AI Article Synopsis

  • This study is a comprehensive retrospective review of 147 pediatric patients who underwent vertebral column resection (VCR) for severe spinal deformities, aiming to clarify the procedure's definition, indications, results, and complications.
  • The research examined five main indications for VCR—kyphoscoliosis, severe scoliosis, congenital deformity, global kyphosis, and angular kyphosis—assessing various surgical outcomes including correction of spinal curvature and operative metrics.
  • Key findings included significant improvement in spinal alignment post-surgery, with average operative times of about 545 minutes and substantial blood loss, highlighting the complexity and risks associated with VCR procedures.

Article Abstract

Study Design: Retrospective multicenter review.

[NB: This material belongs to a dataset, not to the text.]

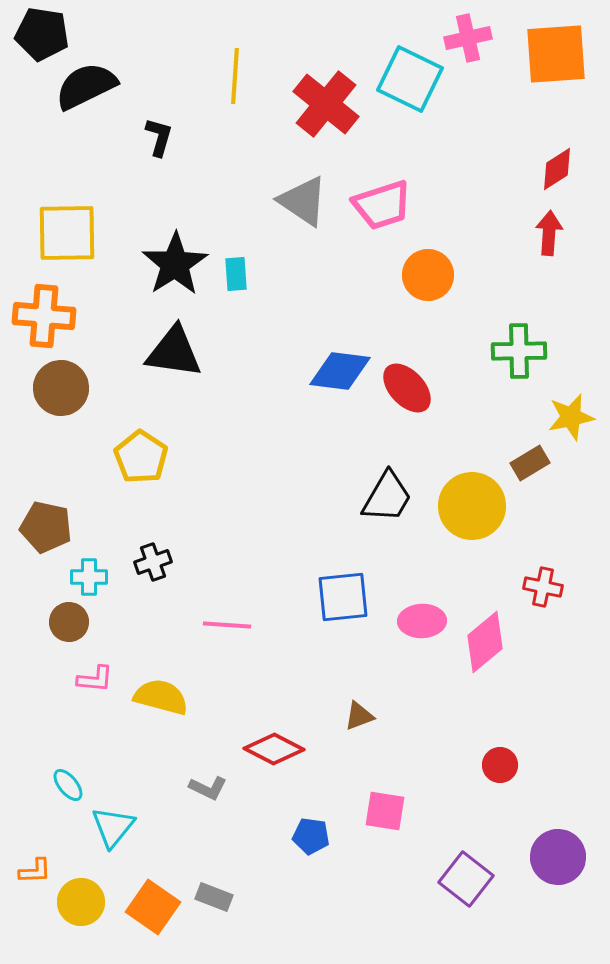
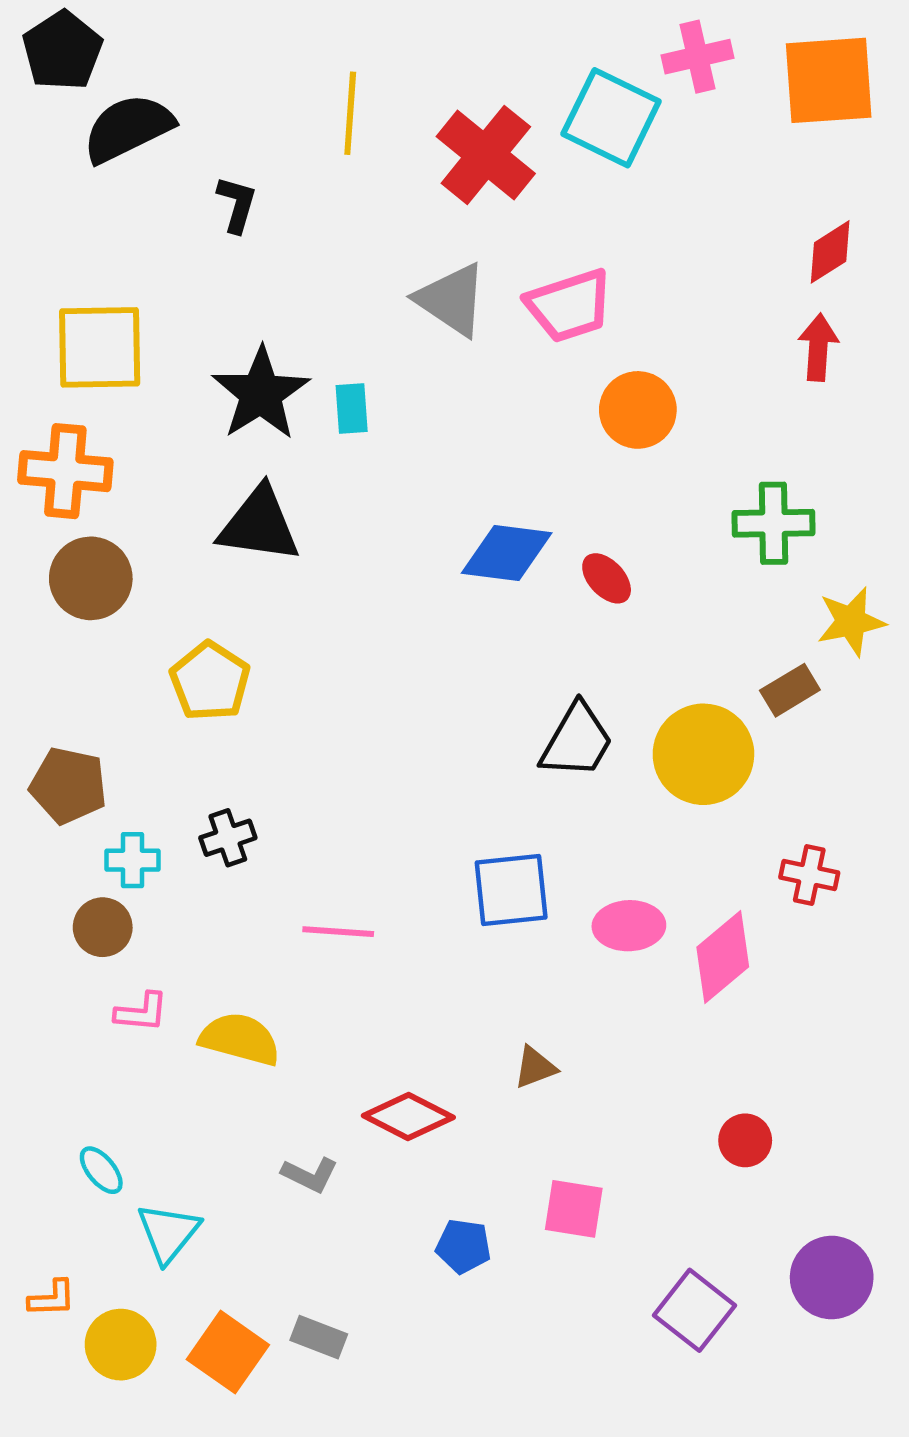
black pentagon: (42, 34) -> (62, 51), turned 30
red ellipse: (407, 388) -> (607, 578), size x0.7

Objective: Determine the definition, indications, results, and outcomes, focusing on complications of vertebral column resection (VCR) for severe pediatric spinal deformity.

Summary Of Background Data: The strict definition of the VCR procedure, indications, results, outcomes, and the numerous, potentially serious complications are unknown or controversial, and a large multicenter review has never been performed.

Methods: A total of 147 patients treated by 7 pediatric spinal deformity surgeons were reviewed-seventy-four females and 73 males, with an average age of 13.7 years, an average of 1.6 (range, 1-5) vertebrae resected, and an average follow-up of 17 months (range, 0.5-64 mo). The strict definition of VCR used was a "3-column circumferential vertebral osteotomy creating a segmental defect with sufficient instability to require provisional instrumentation."

Results: Indications for a VCR were divided into 5 diagnostic categories: kyphoscoliosis (n = 52), severe scoliosis (n = 37), congenital deformity (n = 28), global kyphosis (n = 17), and angular kyphosis (n = 13). Eighty-four primary and 63 revision patients with 174 operative procedures, 127 posterior-only (17 staged), and 20 patients combined anterior-posterior (10 staged) were reviewed. Average preoperative upright, flexibility, and postoperative Cobb measures (% correction or average kyphosis decrease) were kyphoscoliosis: 91°, 65°, 44° (51% coronal), 104°, 81°, and 47° (decrease, 57° sagittal); severe scoliosis: 104°, 78°, and 33° (67%); congenital deformity: 47°, 38°, 22° (46% coronal), 56°, 48°, and 32° (decrease, 24° sagittal); global kyphosis: 101°, 79°, and 47° (decrease, 54°); and angular kyphosis: 88°, 90°, and 38° (decrease, 50°), respectively. Operative time averaged 545 minutes (range, 204-1355 min) and estimated blood loss averaged 1610 mL (range, 50-8244 mL) for an average 65% blood volume loss (range, 6%-316%). Eighty-six patients (59%) developed a complication, 39 patients (27%) having an intraoperative neurological event (spinal cord monitoring change or failed wake-up test); however, no patient had complete permanent paraplegia.

Conclusion: A total of 147 consecutive pediatric VCRs performed by 7 surgeons demonstrated excellent radiographical correction. However, these complex reconstructions were associated with a 59% complication rate, thus emphasizing the challenging nature of these patients and procedures.